Miller had lost his chance to go to university after a serious disagreement with his schoolmaster, and he left school aged 16. Apprenticeship to a stonemason gave him useful skills for his fossil hunting and he soon made amazing discoveries as he quarried around the local coast.
By chance he broke open a limestone nodule washed up on the shore to find his first ammonite and then later discovered fish scales, fossil leaves and wood.
Other workmen directed him two miles further west to find curious belemnites, which were referred to as “boarding pikes” or “thunderbolts”. These resemble metal bullets and belonged to extinct Jurassic (Lias) squid–like molluscs.
Miller’s keen intellect was aroused by these discoveries and he spent as much time as possible exploring the rocky landscape and collecting fossils, especially around Eathie and the bay between Cromarty and the South Sutor headland where the Cromarty Firth opens into the sea. It was only years later when he was an established author, living in Edinburgh, that the significance of many of his fossils was fully realised.
The science of geology was relatively new. Nowadays the whole shoreline from Rosemarkie to Shandwick is a Site of Special Scientific Interest.
Before he left Cromarty for Edinburgh he spent about ten years collecting “ichthyolites” which he knew were relics of ancient fish. He attempted to improve his knowledge of living fish caught by the locals from the dog-fish and skate to the herring and mackerel but could not match their type of scales to the enamelled bony scales that he was unearthing. Some of his fish were new to science and once he had mingled with experienced geologists he gained confidence and patiently matched fragments to build up credible creatures.
Perhaps his most famous Pterichthys milleri was a “singularly formed animal with lateral wing-like process”.
Agassiz, the Swiss fish expert, insisted on naming this specimen after Miller and included Miller’s finds in his own ‘Poissons fossils du Vieux’ [Fossils fishes of the Old Red Sandstone].

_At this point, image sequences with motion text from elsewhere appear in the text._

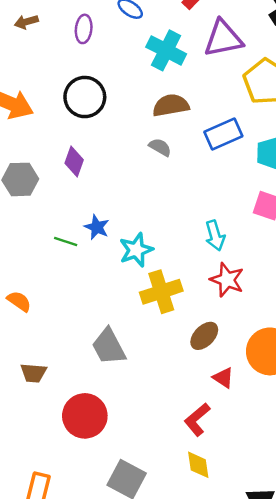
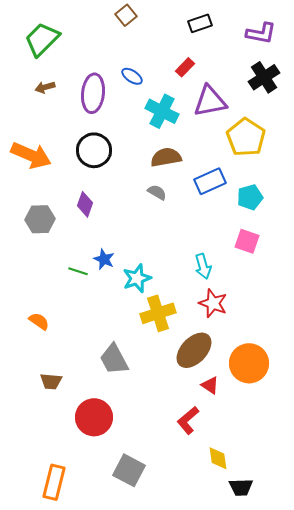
purple ellipse: (84, 29) -> (93, 93), size x1.6
brown ellipse: (204, 336) -> (194, 350), size x1.5
yellow diamond: (198, 465) -> (218, 458), moved

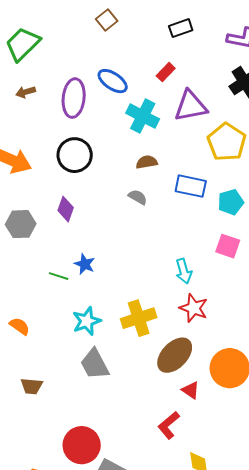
blue ellipse: (132, 76) -> (113, 81), size x1.4
brown semicircle: (166, 157) -> (147, 162), size x0.7
blue rectangle: (210, 181) -> (191, 186), turned 36
cyan star: (137, 278) -> (87, 321), moved
red circle: (94, 417) -> (82, 445), moved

Today some of Miller’s fossil fish are in the National Museums Scotland attaining the status of type specimens. Replicas and originals are amongst many specimens in the Cromarty museum too.
He used his influence to encourage other younger geologists such as Archibald Geikie to be recruited for the Geological Survey being extended to Scotland in 1852.
His writings about the Ice Age were quite lyrical and he sought out evidence for climate change whilst hunting for arctic species of mussels and other fossil shells from claypits near Portobello, confirming changes in sea level.
Huxley praised Miller’s descriptive work but did not agree with his religious interpretations. Miller’s death preceded the publication of Darwin’s “Origin of Species”.